Voilà donc, dans le fin fond du Luxembourg, du gaz vert, produit en Belgique, de manière constante et moins chère que le gaz qu’on importe. Serait-ce alors la solution miracle que recherchent les pays européens en voulant se couper du gaz russe ?
Le côté face de la biométhanisation
Eric Jonkeau le reconnaît lui-même, l’investissement était très très important à l’origine. Et le projet, pas tout à fait rentable. "On a investi 3,5 millions d’euros dont 35% sont financés par la région wallonne (27%) et l’Union européenne (8%). Et encore, quand je suis allé voir les banques et la région wallonne, ils ne croyaient pas en mon projet. D’ailleurs, au départ, ce n’était pas rentable. Ce projet sera rentable car j’ai une garantie de 15 ans sur mes certificats verts et que les prix de l’énergie sont élevés. Ce n’est que grâce à ces prix élevés que l’énergie que je produis devient compétitive." Reprenons l’exemple du CNG à la pompe, il était encore à 0,8€ ou 0,9€/kg il y a un an, bien en dessous des 1,20 affichés à la pompe d’Eric Jonkeau.

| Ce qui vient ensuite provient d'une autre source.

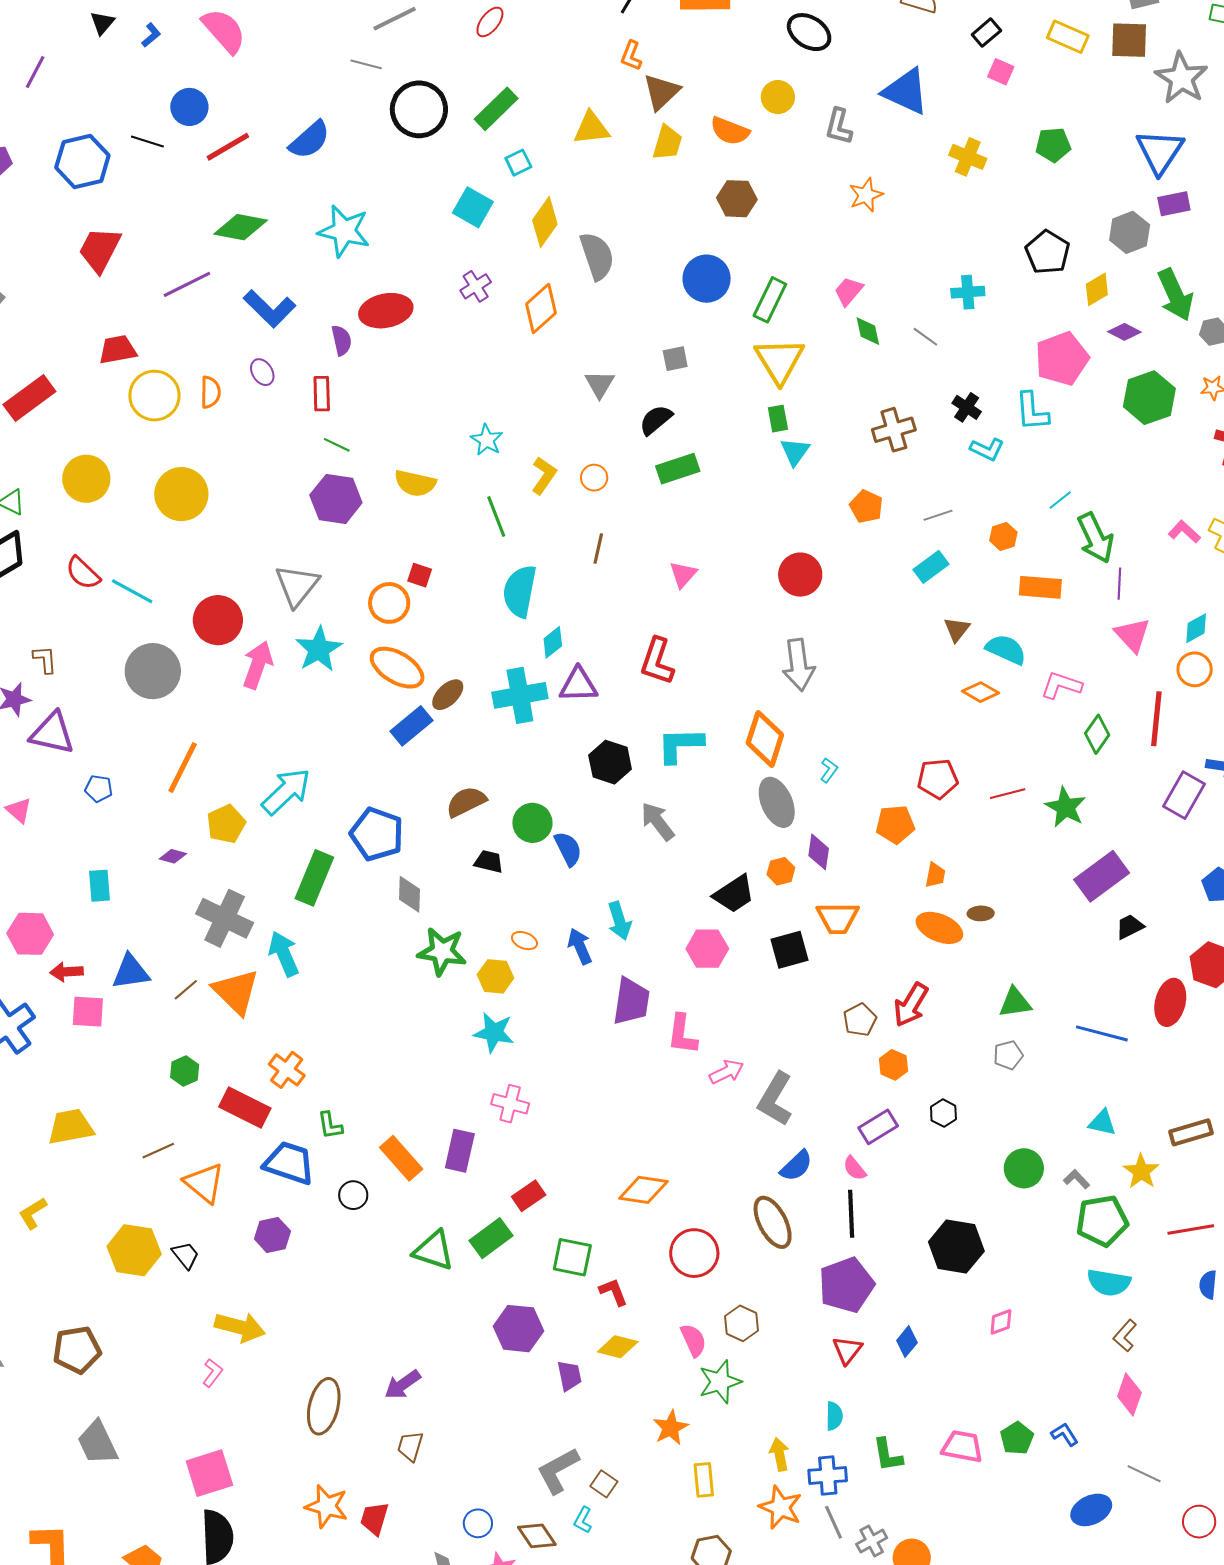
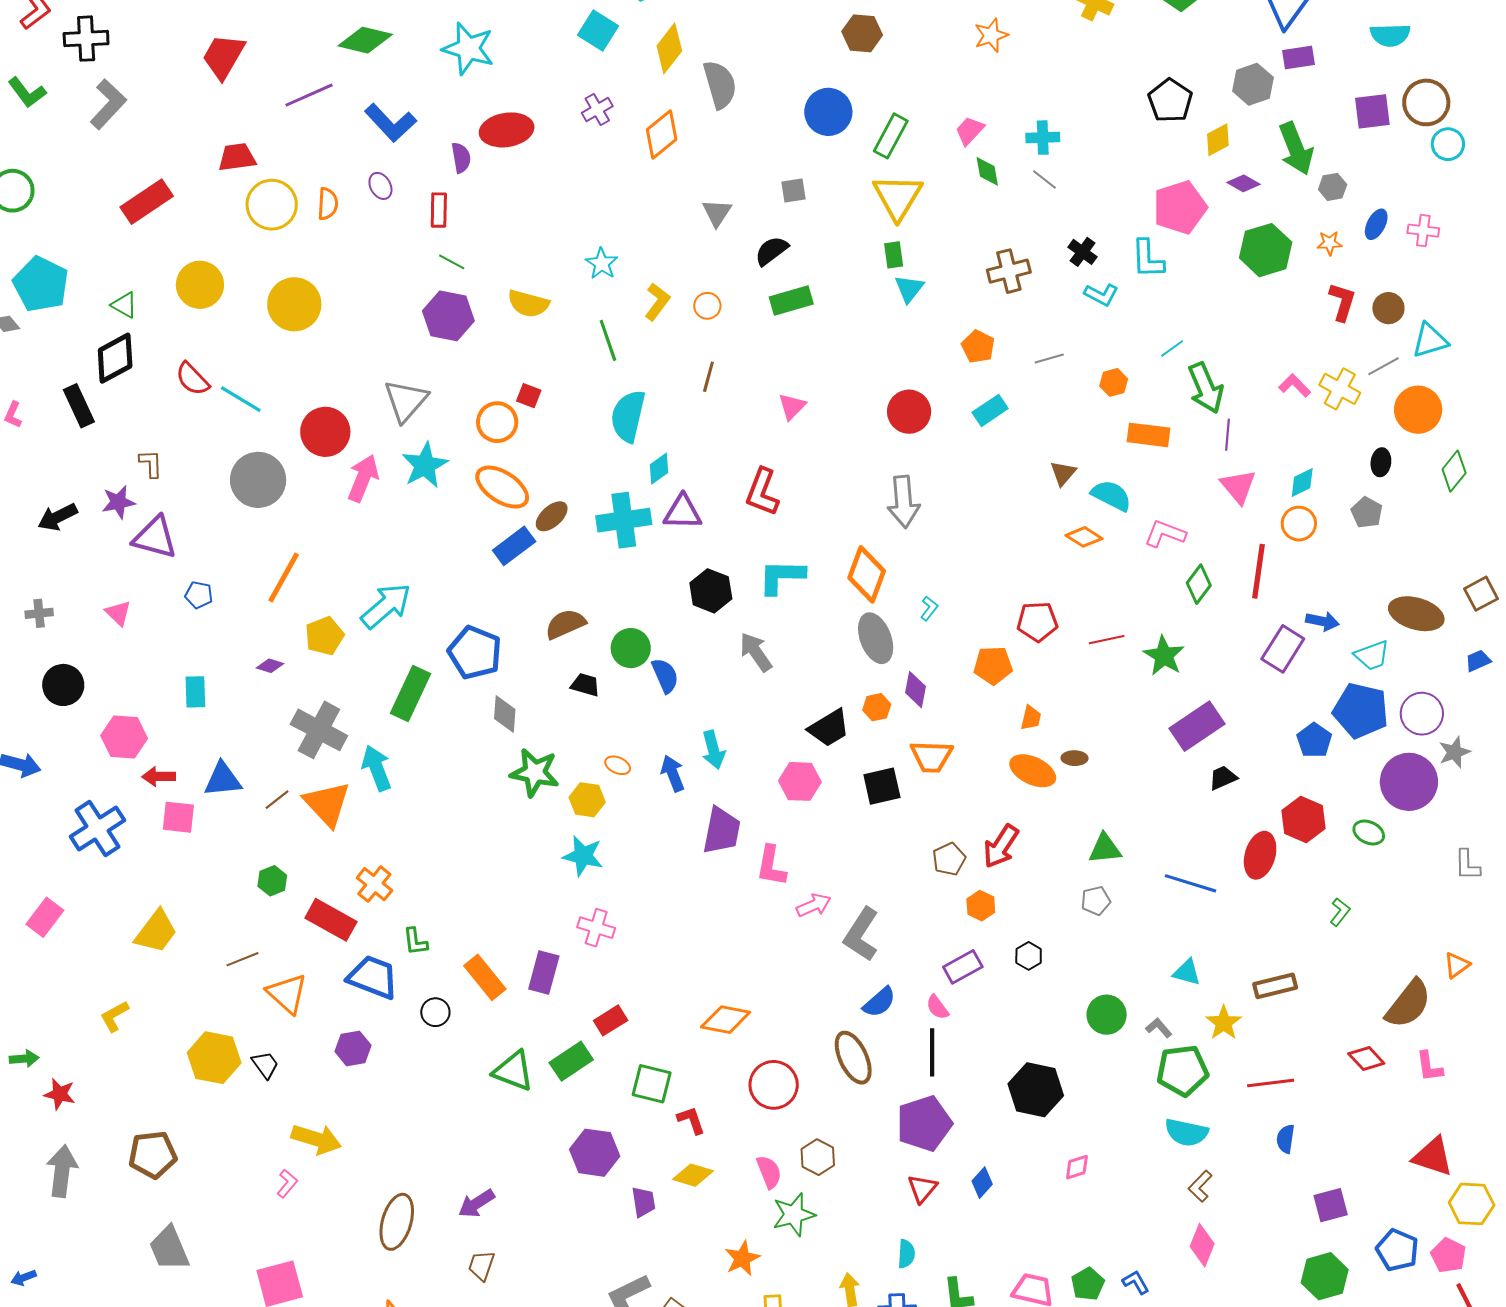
cyan cross: (968, 292) -> (1043, 138), moved
cyan rectangle: (931, 567) -> (990, 410), moved
yellow trapezoid: (71, 1127) -> (156, 932), turned 135

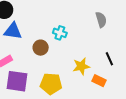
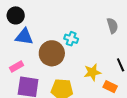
brown circle: (41, 48) -> (52, 53), size x1.6

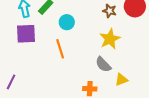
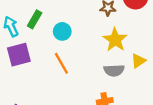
gray semicircle: (103, 64) -> (114, 70), turned -36
yellow triangle: (121, 80) -> (138, 61), moved

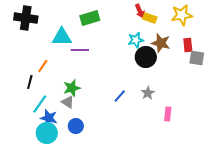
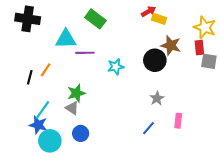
red arrow: (140, 11) -> (148, 11), turned -96
yellow star: (182, 15) -> (205, 27), moved, turned 30
green rectangle: (90, 18) -> (95, 19), turned 54
cyan star: (136, 40) -> (116, 67), moved
black line: (30, 82) -> (30, 77), moved
blue line: (120, 96) -> (148, 128), moved
blue star: (49, 118) -> (38, 125), moved

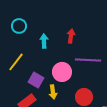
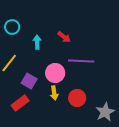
red arrow: (71, 36) -> (64, 37), turned 120
yellow arrow: (53, 92) -> (54, 93), moved

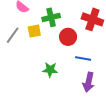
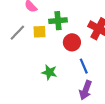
blue line: (83, 59) -> (84, 66), turned 49

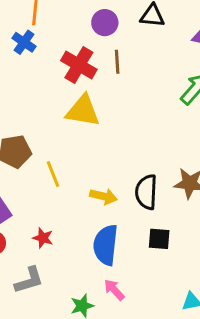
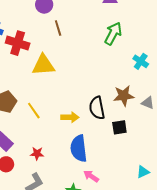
red cross: (79, 65) -> (18, 43), moved
black square: (159, 239) -> (119, 127), moved

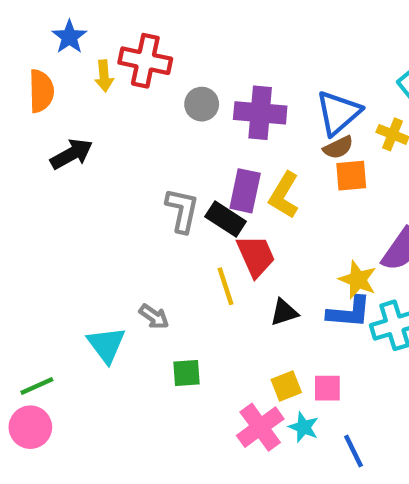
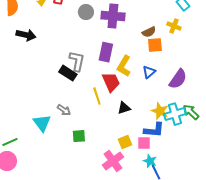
blue triangle: (338, 113) -> (149, 72), moved, size x0.6
black arrow: (72, 154) -> (26, 35), turned 42
yellow L-shape: (284, 195) -> (124, 66), moved
black rectangle: (226, 219) -> (68, 73), moved
yellow star: (358, 280) -> (160, 111), moved
blue L-shape: (349, 312) -> (154, 130), moved
cyan star: (304, 427) -> (150, 161), moved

L’importance de l’investissement et le prix de cette énergie sont également les deux freins que pointe Frédéric Lebeau, professeur à l’Agrio-Bio-Tech de Gembloux et expert de la biomasse. "Dans un contexte de prix normaux de l’énergie, c’est une énergie assez chère à produire et qui demande un investissement conséquent. Aujourd’hui, cette source d’énergie n’est rentable que parce que nous sommes en crise et que les prix de l’énergie importée sont élevés."
Le Professeur Lebeau va même plus loin dans son raisonnement pour ceux qui seraient tentés d’investir dans cette technologie actuellement. "On ne peut pas se lancer dans un tel projet aujourd’hui en se disant que c’est rentable actuellement. Ce serait trop risqué car les prix vont finir par descendre à un moment donné : soit parce que d’autres solutions vont faire baisser les prix, soit parce qu’on sera en récession économique et que les prix baisseront alors naturellement. Lors des premières crises pétrolières, on avait déjà produit des unités de biométhanisation et elles ont disparu lorsque les prix des énergies sont revenus vers le bas."